3.1.2. Leaked Password Database
The deep learning-based evaluation model performs supervised learning to learn the weights of the model by using the feature data and label data, which is the prediction result. Therefore, collecting whether the passwords have been leaked, which is the goal of the prediction, is important. However, it is very difficult to collect leaked passwords by obtaining passwords directly from existing users. Therefore, an existing leaked password database that is provided is imported and used instead [
31]. Among them, “Have I Been Pwned” hashes and stores passwords that have been leaked by attackers from various websites around the world [
31]. If this is used, the number of times a password selected by a user has been leaked can be easily verified, and whether it has been leaked is labeled.
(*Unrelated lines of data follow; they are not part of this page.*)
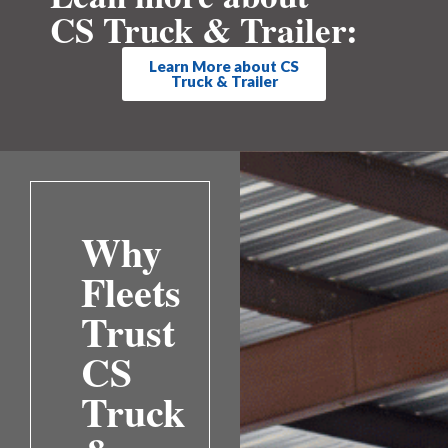
CS Truck & Trailer:
Learn More about CS
Truck & Trailer
Why
Fleets
Trust
CS
Truck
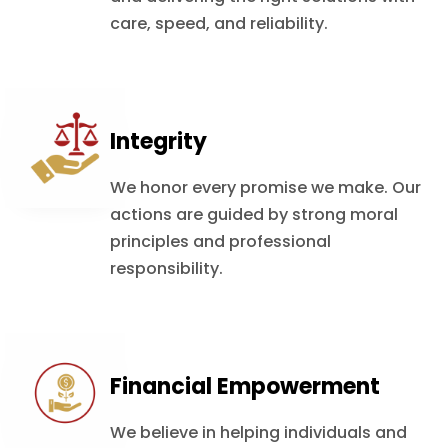
care, speed, and reliability.
Integrity
We honor every promise we make. Our
actions are guided by strong moral
principles and professional
responsibility.
Financial Empowerment
We believe in helping individuals and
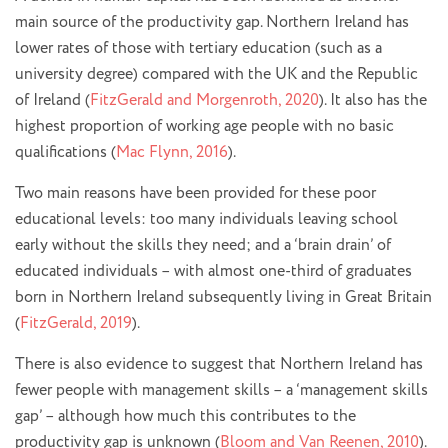
main source of the productivity gap. Northern Ireland has
lower rates of those with tertiary education (such as a
university degree) compared with the UK and the Republic
of Ireland (
FitzGerald and Morgenroth, 2020
). It also has the
highest proportion of working age people with no basic
qualifications (
Mac Flynn, 2016
).
Two main reasons have been provided for these poor
educational levels: too many individuals leaving school
early without the skills they need; and a ‘brain drain’ of
educated individuals – with almost one-third of graduates
born in Northern Ireland subsequently living in Great Britain
(
FitzGerald, 2019
).
There is also evidence to suggest that Northern Ireland has
fewer people with management skills – a ‘management skills
gap’ – although how much this contributes to the
productivity gap is unknown (
Bloom and Van Reenen, 2010
).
It is impossible to obtain the password of the leaked original from the hashed leaked password database. As shown in
Figure 6, the password in the password list is hashed, and whether the corresponding password matches the hashed value of the leaked password database is checked. If there is a matching hash value, it is labeled as a leaked password, and if there is no matching hash value, it is labeled as a password that has not been leaked.
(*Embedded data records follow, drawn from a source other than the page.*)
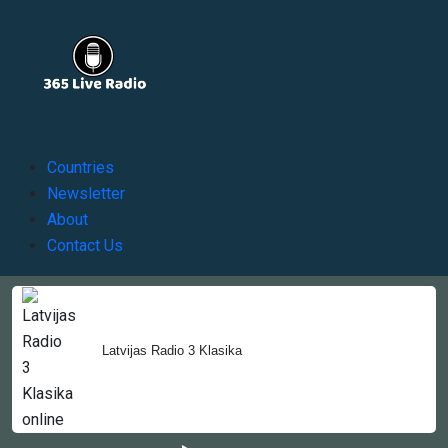
Countries
Newsletter
About
Contact Us
Copyright © 2022-2023, 365liveradio. Theme Developed by
Latvijas Radio 3 Klasika
365liveradio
3.2. Phase 2: Password Feature Extraction
The feature data and label data are extracted by using the password list and the leaked password database. This is as shown in
Figure 7. Step 1 in
Figure 7 is the process of generating a password feature matrix by using the password list. Each data in the password list acquires a feature score according to a defined feature criterion. It is composed of a matrix, and it is used as feature data for model training. For example, “password 123” in
Figure 7 has only lowercase letters and numbers among uppercase letters, lowercase letters, numbers, and special symbols, and the feature score is 1 because the letters and numbers were not mixed and used. In addition, the feature score of zxcvbn is zero because it used the word “password” that is included in the password dictionary and the consecutive numbers “123”. Finally, since the Levenshtein distance with the original letter string “password” is 3 because the number “123” is included, the feature score is 1.
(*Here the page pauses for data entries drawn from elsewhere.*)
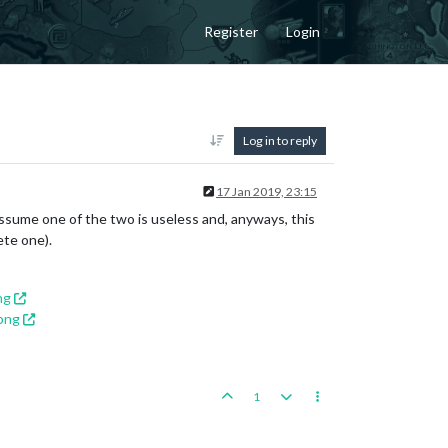
Register
Login
Log in to reply
17 Jan 2019, 23:15
sume one of the two is useless and, anyways, this
ete one).
ng
png
1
Step 2 is the process of extracting the label data, which is the prediction target of the evaluation model, by using the password list and the leaked password database. The password from which the feature data has been extracted should be composed as one data set with the label data, and just like the feature data, there should be no empty value. Since the leaked password database has been hashed, whether there is a hash value that matches is verified by hashing the password from which features have been extracted. If there is a matching hash value, it is labeled as a leaked password, and if there is no matching hash value, it is labeled as a password that has not been leaked. This is composed as a password label matrix, and it is a prediction result with a value of 0 or 1.
3.2.1. Step 1: Feature Data Extraction
The feature data should have no empty values for all passwords in the password list. In addition, each feature should not be related to each other since learning may become biased if each feature is related. In this paper, existing password security evaluation indicators are used to extract features. This is shown in
Table 1. For example, the LUDS requirement evaluates security with a combination of uppercase letters, lowercase letters, numbers, and special symbols, and zxcvbn evaluates security based on frequently used passwords. In addition, Levenshtein distance evaluates security based on the number of letters that are different between the original letter string and the selected letter string. In this respect, it can be seen that each password security evaluation indicator evaluates security by analyzing one password with a different criterion.
The security evaluation score that is extracted with the security evaluation indicators is converted into a numeric form to be used as input data for the evaluation model. If
Table 1 is examined, the LUDS requirement and zxcvbn are expressed in five steps, from 0 to 4, and the Levenshtein distance is expressed in two steps of 0 and 1. This follows the security evaluation classification criterion proposed by each security evaluation indicator. For example, the LUDS requirement classifies the security evaluation scores into five steps by using the addition and deduction indicators. zxcvbn measures the complexity of combining dictionary words with uppercase letters, lowercase letters, numbers, and special symbols and classifies them into five steps. Since Levenshtein distance is defined as the distance between two letter strings, it has a value of 0 or higher. However, if a large value is reflected as it is without a threshold in the model training process, distorted results may be obtained by being sharply biased to one side and affecting other values. Therefore, preprocessing that normalizes the values of the Levenshtein distance is needed. Since a password with a distance of 3 or more was classified as having strong security in an existing example that studied the security of passwords by using the Levenshtein distance, in this paper, a distance less than 3 is defined to be 0 and a distance of 3 or more is defined to be 1 [
32,
33].
3.2.2. Step 2: Label Data Extraction
The password security evaluation model predicts whether the password selected by a user has been leaked. Therefore, it is classified into either a password that has been leaked or a password that has not been leaked, and the criteria are shown in
Table 2. According to the leaked password database, for example, “password123” in
Figure 7 is a password with very low security, with a hash value that has been leaked 126,927 times [
31]. Label data for this can be seen as 0 according to
Table 2. In contrast, since the password “Passwordq123” does not have a matching hash value, the label data is set to 1.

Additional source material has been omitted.